*ABOUT THIS TASK*. Using the data below, tally the lines that include the string "SizePDF". Only the number is wanted.

*RECORD SET*.
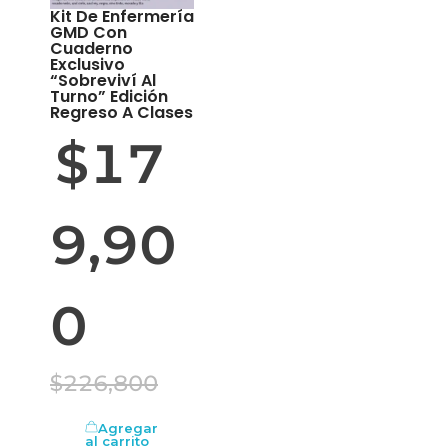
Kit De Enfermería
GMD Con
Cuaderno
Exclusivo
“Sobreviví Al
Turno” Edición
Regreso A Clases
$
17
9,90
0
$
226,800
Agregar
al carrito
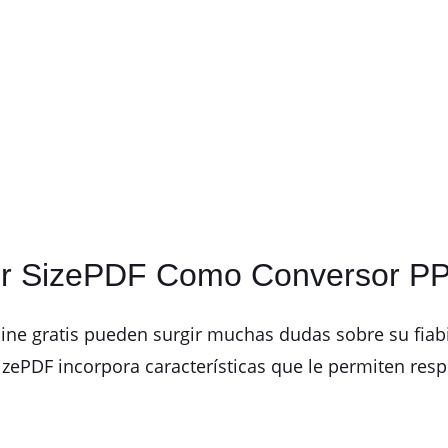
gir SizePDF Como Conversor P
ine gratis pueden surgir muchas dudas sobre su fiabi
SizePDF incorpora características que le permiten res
---
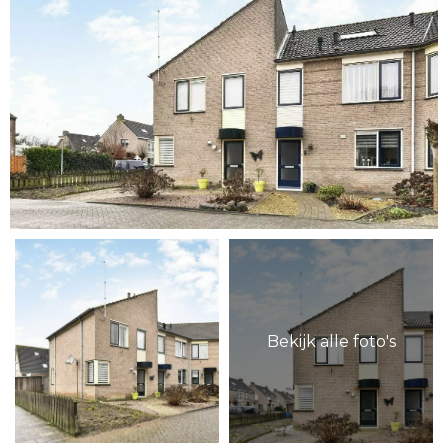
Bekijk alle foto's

*SOLUTION*. 2